= John Healey (translator) =

English translator

John Healey (died 1610) was an English translator. Among scanty biographical facts, according to a statement by his friend the printer Thomas Thorpe, Healey was ill in 1609 and was dead in the following year.

==Works==
To three of his translations, Thomas Thorpe, the printer of Shakespeare's sonnets, prefixed dedications. His works are:
- ‘Philip Mornay, Lord of Plessis, his Teares. For the death of his Sonne. Unto his Wife, Charlotte Baliste. Englished by John Healey. London (G. Eld),’ 1609. Healey dedicates this tract to ‘my most honoured and constant friend, Maister John Coventry,’ with whom he has ‘thus long sayled in a deepe darke sea of misfortune.’

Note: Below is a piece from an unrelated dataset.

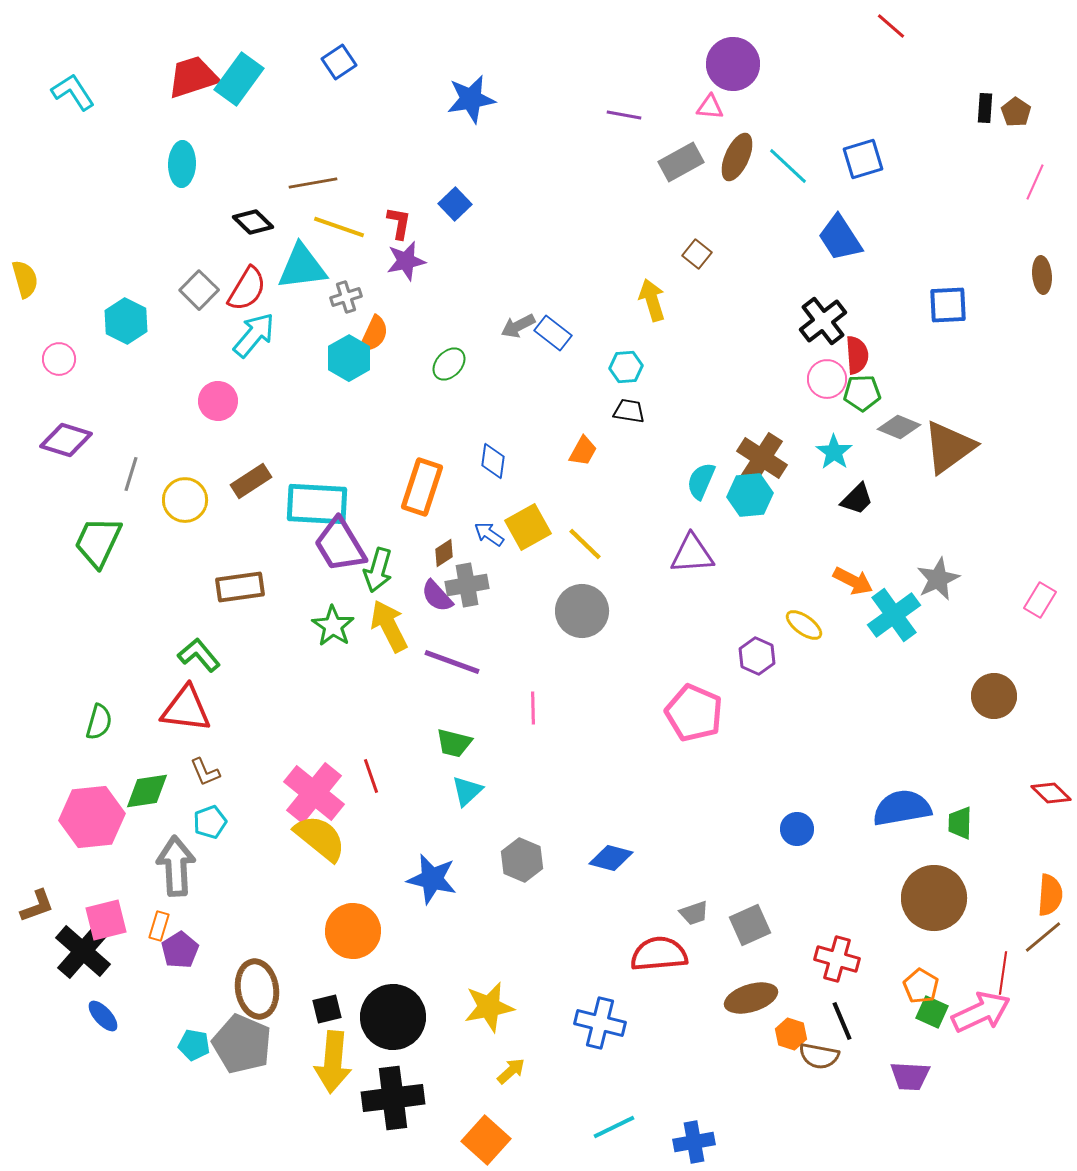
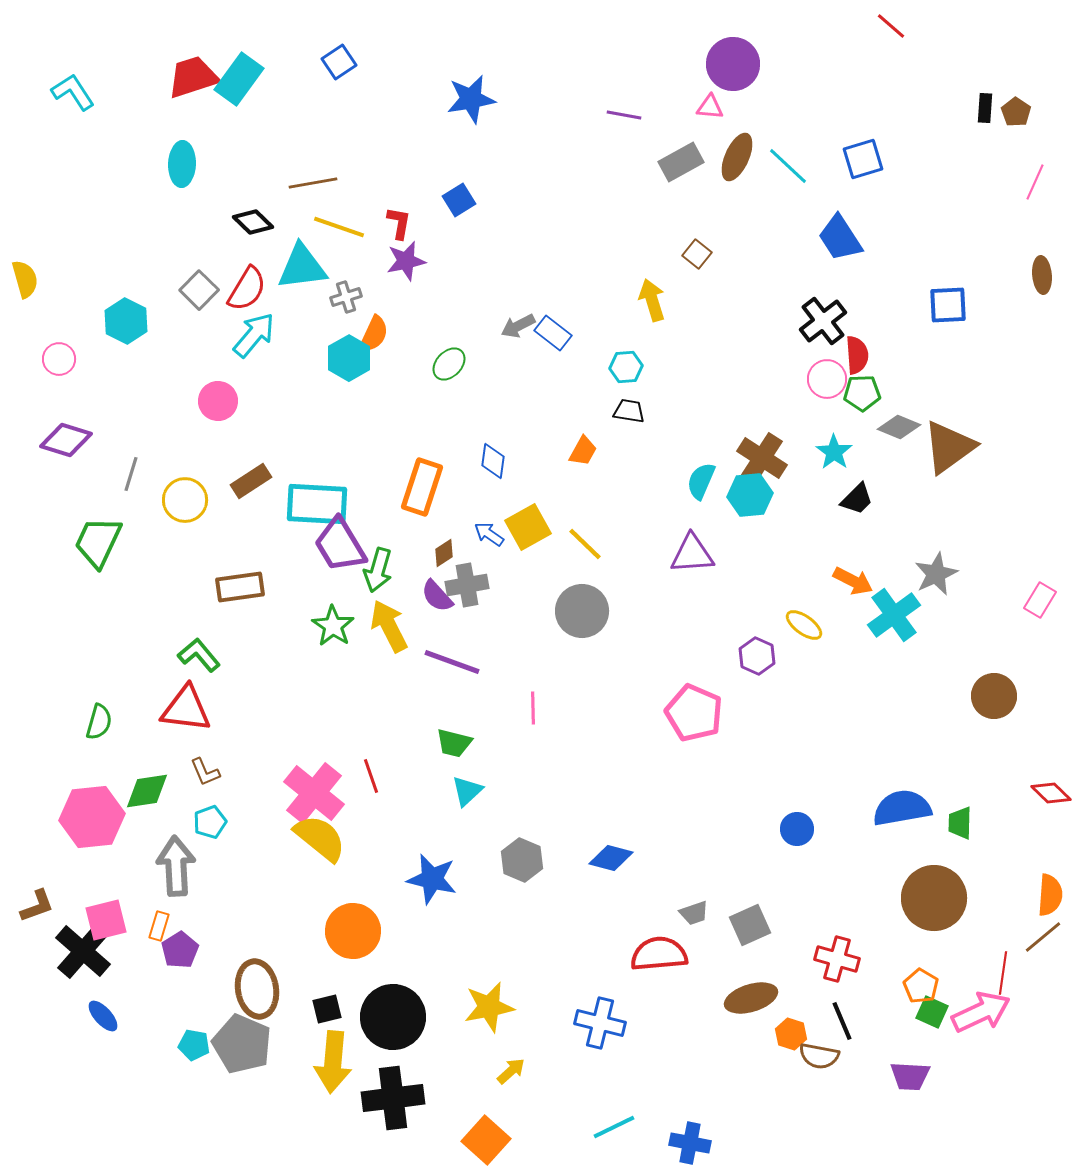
blue square at (455, 204): moved 4 px right, 4 px up; rotated 12 degrees clockwise
gray star at (938, 579): moved 2 px left, 5 px up
blue cross at (694, 1142): moved 4 px left, 1 px down; rotated 21 degrees clockwise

- ‘The Discovery of a Newe World, or a Descripcon of the South Indyes hitherto unknowne. By an English Mercury. London, for Ed. Blount and W. Barrett,’ n.d. This was entered to Thomas Thorpe in the ‘Stationers' Register’ on 18 January 1609. It is a humorous version in English of Joseph Hall's satire Mundus Alter et Idem.

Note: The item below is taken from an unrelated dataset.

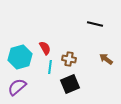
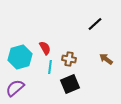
black line: rotated 56 degrees counterclockwise
purple semicircle: moved 2 px left, 1 px down
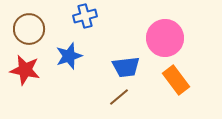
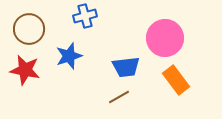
brown line: rotated 10 degrees clockwise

- ‘Epictetus his Manuall And Cebes his Table. Out of the Greeke Originall by Jo. Healey. Printed for Th. Thorpe,’ 1610, 24mo. This contains a dedication by ‘Th. Th.’ (Thomas Thorpe) to John Florio, who is said to have ‘procured an impregnable protection’ for Healey's ‘apprentises essay.’ A second edition appeared in 1616 (printed by George Purslowe for Edward Blount), to which a version of Theophrastus's ‘Characters,’ separately paged, was added. A dedication by Thorpe to the Earl of Pembroke takes the place of the dedication to Florio.

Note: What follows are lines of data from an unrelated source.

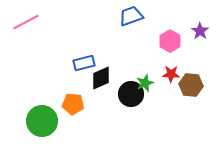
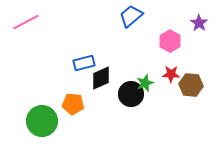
blue trapezoid: rotated 20 degrees counterclockwise
purple star: moved 1 px left, 8 px up
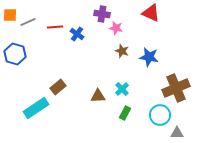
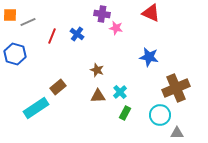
red line: moved 3 px left, 9 px down; rotated 63 degrees counterclockwise
brown star: moved 25 px left, 19 px down
cyan cross: moved 2 px left, 3 px down
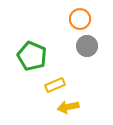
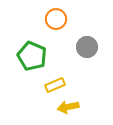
orange circle: moved 24 px left
gray circle: moved 1 px down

- ‘St. Augustine of the Citie of God: with the learned Commentarie of Jo. Lod. Vives. Englished by J. H.,’ London (George Eld), 1610, folio. The dedication by Thorpe to William, earl of Pembroke, speaks of Healey as dead, and apologises for consequent imperfections in the translation. A second edition, revised, was issued in 1620, with a new dedication by William Crashaw (the father of the poet) to Pembroke and his brother Philip. Healey followed the elaborate edition of Juan Luis Vives, translating his commentary, and turning into English verse the numerous quotations by St. Augustine and by Vives from Greek and Latin poets. It was the only English translation of The City of God until the appearance in 1871 and following years of a translation of all Augustine's works under the editorship of Dr. Marcus Dods. Dods, in his preface to the ‘De Civitate Dei,’ speaks of Healey's translation as ‘exceptionally bad.’ The ‘Epictetus’ is terse and clear, and the cumbrous periods of the ‘City of God’ are typical Elizabethan prose. A reprint of the 1610 edition of the ‘City of God,’ without the commentary of Vives, was published in the ‘Ancient and Modern Library of Theological Literature’ (2 vols. 1890).